タランチュラのくちづけ

著者:高階良子

 

 

 

1976年に講談社から初刊行された高階良子さんの作品です。原作者は佐山哲郎さん。

物語の舞台はアマゾンの密林地帯。
ブラジルのカーニバルの夜からストーリーは開幕します。
主人公は蘭という名の16歳の少女です。
彼女は、仕事で南米の奥地に赴くことになった兄に、無理にせがんで一緒に連れて来てもらいました。
パーティーは男性のみで構成されている上、向かう先は未開の地です。
蘭は男装して一行に潜り込みました。
危険なことこの上ない地に、何故そこまでして彼女は来ることを願ったのでしょうか。
それは、アマゾンの奥地から自分を呼ぶ声が聞こえたからです。
蘭は、その声に従ってやって来たものの、カーニバルの最中に、兄とはぐれてしまい、怪しげで恐ろしげな一味に襲いかかられてしまいます。
ですが、一人の麗人が現れ、蘭はその人に助けられます。
そしてその彼は、蘭の生まれたときから胸にある大きな蜘蛛の形をした痣に口づけして去って行きました。
わけがわからぬまま、蘭を加えた一行は、アマゾンの奥地へと船で出発します。
行く先はエルドラドと言われている「タランチュラ」と称する幻の地です。
筆頭は、南米アマゾンの研究者の権威・影山博士ですが、何故かブラジル陸軍が同行して乗船しています。
名目は護衛ですが、なにやら胡散臭げです。
それもそのはず、彼らはタランチュラの地にあるダイアモンドを狙っていたのですから。
死と隣り合わせの剣呑な雰囲気が漂う船の上で、果たして蘭は自分を呼び寄せる声のもとまで辿り着くことができるのでしょうか。

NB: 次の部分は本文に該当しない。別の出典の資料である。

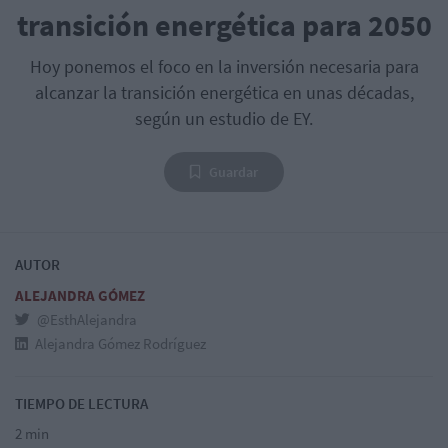
transición energética para 2050
Hoy ponemos el foco en la inversión necesaria para
alcanzar la transición energética en unas décadas,
según un estudio de EY.
Guardar
AUTOR
ALEJANDRA GÓMEZ
@EsthAlejandra
Alejandra Gómez Rodríguez
TIEMPO DE LECTURA
2 min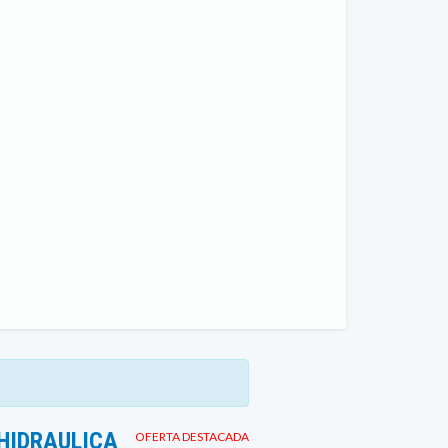
HIDRAULICA
OFERTA DESTACADA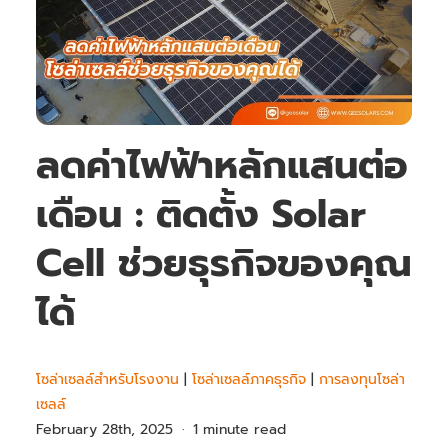
ลดค่าไฟฟ้าหลักแสนต่อ
เดือน : ติดตั้ง Solar
Cell ช่วยธุรกิจของคุณ
ได้
โซล่าเซลล์สำหรับโรงงาน
|
โซล่าเซลล์ภาคธุรกิจ
|
การลงทุนโซล่า
เซลล์
February 28th, 2025
1 minute read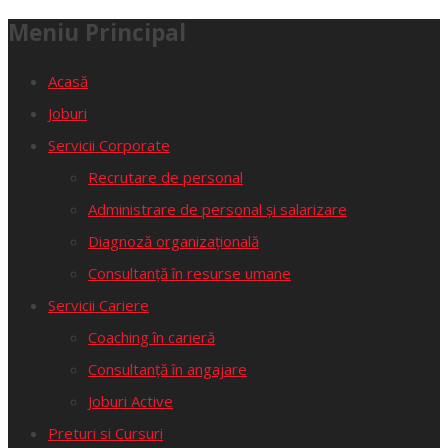
Meniu Principal
Acasă
Joburi
Servicii Corporate
Recrutare de personal
Administrare de personal și salarizare
Diagnoză organizațională
Consultanță în resurse umane
Servicii Cariere
Coaching în carieră
Consultanță în angajare
Joburi Active
Preturi si Cursuri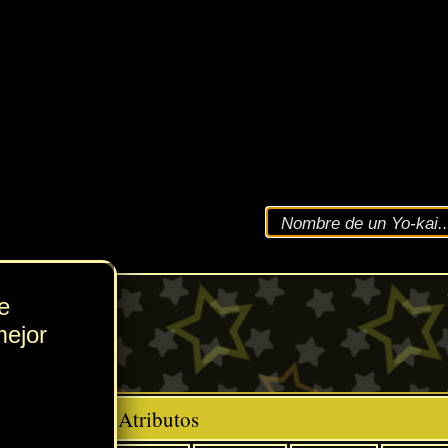
VEL
250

「タランチュラ」は一般的には獰猛な毒蜘蛛として知られています。
蛇と同様に気味悪がられながらも、天性の毒婦を連想させるグロテスクな美麗さの姿態が蠱惑的で人間の興味を惹きつけています。
また実際に強烈な毒を持っており、咬まれたらほぼ死に至ると言われています。
その恐るべき毒蜘蛛が本書にはたくさん登場します。
タイトルは「タランチュラのくちづけ」。
この物語の主題でもあり、大きな伏線にもなっています。
主人公の蘭には大きな秘密がありました。
それも二重三重に入り組んでいます。
しかし本人自身は何もわかっていません。
鍵は彼女の胸のタランチュラの形をした痣です。
それはストーリーが進んでいくうちに読み手とともに解明されていきます。
何故、彼女がはるか遠き日本からアマゾンへ呼ばれたのか。
その事実が驚愕の真実とともに明かされます。

文明が進化しても、知られざる地は存在します。
人間が足を踏入れてはならぬ聖域が。
本書の地「タランチュラ」もそうです。
かの地は、大自然が結界でした。
探険隊はその地に辿り着く前にその脅威に晒されます。
視界は常に霧に煙っていて遮られ、その周囲に蛇やジャガー、ワニ、が当たり前に存在して彼らを狙い続けました。
また空飛ぶピラニアと呼ばれる肉を喰らうハエの集団も。
想像を絶する世界です。
秘境への冒険は、物語の中だけで楽しむべきですね。
本書は十二分に満足させてくれます。